Der Mann hinter John Sinclair

  • Köln - Er gilt als der erfolgreichste deutsche Autor - und doch kennt ihn fast niemand. Seine Romanhefte und Taschenbücher, in denen Geisterjäger John Sinclair von Scotland Yard das Böse bekämpft, wurden gut 270 Millionen Mal verkauft.


    Der Gruselspezialist Helmut Rellergerd schreibt seit gut 30 Jahren unter dem Pseudonym Jason Dark und bleibt dabei als Privatmann gern im Schatten. "Ich bin ein Mann des Hintergrunds", sagt der 61-Jährige, der in Bergisch Gladbach bei Köln täglich neue Schauer-Märchen erfindet. Auf seiner uralten Schreibmaschine entstehen Titel wie "Schrei aus dem Dunkel" oder "Lockruf des Trolls".



    Krimis und Gruselgeschichten sind Rellergerds Domäne. "Aber sie sind harmlos, keine Brutalität, kein Sex, denn der Jugendschutz prüft vorher jeden Titel." Trotz seiner Millionen-Verkaufszahlen ist Rellergerd, gelernte Chemie-Fachkraft, bescheiden geblieben: "Ich verstehe mich nicht als Dichter oder großer Erzähler, ich bin ein kreativer Handwerker, und ich schreibe in einer ganz alltäglichen Sprache." Titel wie "König des Groschenromans" oder "Trivial-Autor" stören Rellergerd nicht. Seine Leser kommen "quer aus der Bevölkerung" und sind zu 60 Prozent weiblich: "Ich habe Leser im Alter von 16, 17 Jahren bis ins Altersheim. Die können nicht alle dumm sein. Sie suchen Unterhaltung und Entspannung."

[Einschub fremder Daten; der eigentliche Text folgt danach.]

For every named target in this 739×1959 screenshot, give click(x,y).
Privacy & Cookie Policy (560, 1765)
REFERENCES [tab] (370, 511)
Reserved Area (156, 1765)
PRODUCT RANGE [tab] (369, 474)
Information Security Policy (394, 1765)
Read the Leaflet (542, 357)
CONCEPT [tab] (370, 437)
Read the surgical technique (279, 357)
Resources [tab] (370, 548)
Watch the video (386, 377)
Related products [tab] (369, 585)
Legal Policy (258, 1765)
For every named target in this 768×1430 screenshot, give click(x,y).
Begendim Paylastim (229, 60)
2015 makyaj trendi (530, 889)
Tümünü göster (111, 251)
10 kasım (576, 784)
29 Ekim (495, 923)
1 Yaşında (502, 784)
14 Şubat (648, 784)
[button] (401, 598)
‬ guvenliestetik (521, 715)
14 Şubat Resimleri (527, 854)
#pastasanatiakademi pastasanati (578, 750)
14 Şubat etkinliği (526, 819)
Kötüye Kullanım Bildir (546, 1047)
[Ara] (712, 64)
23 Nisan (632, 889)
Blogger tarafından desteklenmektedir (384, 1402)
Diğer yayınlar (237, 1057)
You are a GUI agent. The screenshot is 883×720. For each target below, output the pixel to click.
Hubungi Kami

    Seit 27 Jahren schreibt Rellergerd, der sogar seine beiden Kinder zunächst lange über seinen Job im Unklaren ließ, ein Romanheft pro Woche für den Lübbe Verlag, seit 1981 zudem einen Roman pro Monat. Neu erschienen ist eine Krimi-Reihe für Kinder: Unter dem Titel "Die 3" machen drei furchtlose Kids Gaunern das Leben schwer. Im Herbst kommen zudem neue Thriller mit dem Agenten Don Harris vom europäischen Geheimdienst ESI in die Regale. Sehr erfolgreich laufe auch eine CD-Hörspiel-Reihe. Ausflüge in die TV-Welt mit John- Sinclair-Verfilmungen bei RTL seien dagegen missglückt, erzählt der Autor.


    Die Ideen gehen Jason Dark auch nach drei Jahrzehnten in dem Genre nicht aus. "Anregungen kommen von überall her, aus Fernseh-Magazinen, aus dem Internet, von den Medien." Wichtige Quellen sind auch Fachbücher, Geschichtswerke und die Bibel. "Außerdem habe ich mein ganzes Leben lang gelesen, von Mittelalter-Literatur über Goethe und Kleist bis Jules Verne oder Edgar Allen Poe, das prägt." Rellergerd sitzt täglich mehrere Stunden diszipliniert an seiner Schreibmaschine und brütet Geschichten aus. Trotz seiner "Fließband-Produktion" sei ihm eine Wiederholung bisher nicht vorgekommen. "Da würden mir die Leser sofort aufs Dach steigen."


    Auf Berühmtheit hat Rellergerd bewusst verzichtet, der Reichtum anderer Erfolgsautoren ist für ihn ebenfalls ausgeblieben: "Würde ich in Amerika leben, wäre ich mit meiner Auflage Millionär, aber hier habe ich mich bisher mit eher niedrigen Pauschalhonoraren begnügt, und ich kann gut leben davon." Dennoch werde er nicht mehr lange an Sinclair schreiben, sondern sich neuen Krimi-Themen und -Figuren zuwenden. Mit mehreren Verlagen sei er im Gespräch. "Solange ich beim Schreiben selbst noch eine Gänsehaut bekomme, mache ich auf jeden Fall weiter."